I have tried the Repa fromByteString function, though the transformation of
Array B DIM1 Word8 -> Array U DIM1 Int16
was pretty slow. I was performing this by first reshaping the array into a 2d array of Word8s, then folding into Int16s. Perhaps the Byte array was the right approach and my conversion method is just wrong.
convertImageData :: Array B DIM1 Word8 -> Array U DIM1 Int16
convertImageData !arr = Repa.foldS convertWords 0 (Repa.map fromIntegral (splitArray arr))
splitArray :: Array B DIM1 Word8 -> Array U DIM2 Word8
splitArray !arr = computeUnboxedS $ reshape (Z :. ((size $ extent arr) `div` 2) :. 2) arr
convertWords :: Int16 -> Int16 -> Int16
convertWords !word1 !word2 = (word1 `shiftL` 8) .|. word2
For some context this program is being benchmarked against the same program written in C/C++.
Your initial approach of converting into a list and later calling Repa.fromListUnboxed
is certainly very slow, since all you are doing is forcing elements of a list and than loading it sequentially into the unboxed array. That is why conversion into a list takes very little time, since all it does is it creates a bunch of thunks, but the actual computation happens when you load it into the array.

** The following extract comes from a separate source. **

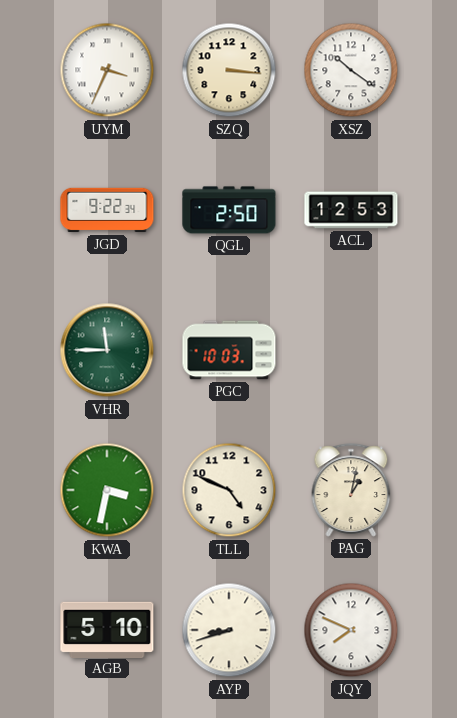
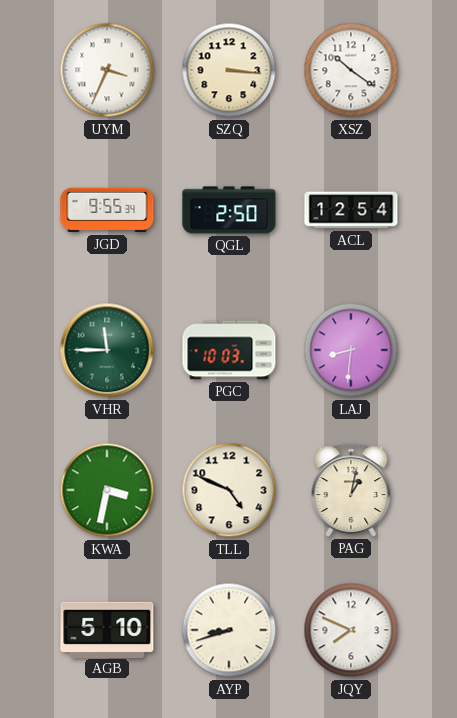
JGD: 9:22 -> 9:55
ACL: 12:53 -> 12:54
LAJ: none -> 8:31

Your second approach is definitely way better, but there are still unnecessary steps, eg. there is no need to reshape
the array, you can just pass the new size to the fromByteString
function`. So here is a slightly improved version:
bytesToRepaOriginal :: Bytes.ByteString -> Repa.Array Repa.U Repa.DIM1 Int16
bytesToRepaOriginal bs =
Repa.foldS
convertWords
0
(Repa.map fromIntegral $
Repa.fromByteString (Repa.Z Repa.:. (Bytes.length bs `div` 2) Repa.:. 2) bs)
fromByteString
function and B
representation in Repa isn't particularly fast for some reason, so there is a faster way to do it, namely to construct an array by directly indexing the ByteString
:
bytesToRepaP :: Monad m => Bytes.ByteString -> m (Repa.Array Repa.U Repa.DIM1 Int16)
bytesToRepaP bs =
Repa.computeUnboxedP $
Repa.fromFunction
(Repa.Z Repa.:. (Bytes.length bs `div` 2))
(\(Repa.Z Repa.:. i) ->
let i' = i * 2
f = Bytes.unsafeIndex bs
in (fromIntegral (f i') `shiftL` 8) .|. fromIntegral (f (i' + 1)))
Switching to sequential computation with Repa.computeUnboxedS
will give you a factor of x2 slow down, but since we are trying optimize it, we need go all the way with parallel computation.
Not to steal all the thunder from a very nice Repa library, I'd like to also show how all that would work with new massiv library:
import Data.Massiv.Array as Massiv
bytesToMassiv :: Bytes.ByteString -> Massiv.Array Massiv.U Massiv.Ix1 Int16
bytesToMassiv bs =
Massiv.makeArrayR U Par (Bytes.length bs `div` 2)
(\i ->
let i' = i * 2
f = Bytes.unsafeIndex bs
in (fromIntegral (f i') `shiftL` 8) .|. fromIntegral (f (i' + 1)))
Just to present some concrete numbers showing the optimizations in action here is a stripped down criterion benchmarks:
benchmarking fromByteString/Massiv Parallel
time 1.114 ms (1.079 ms .. 1.156 ms)
benchmarking fromByteString/Repa Parallel
time 1.954 ms (1.871 ms .. 2.040 ms)
benchmarking fromByteString/Repa Original
time 15.80 ms (15.67 ms .. 15.92 ms)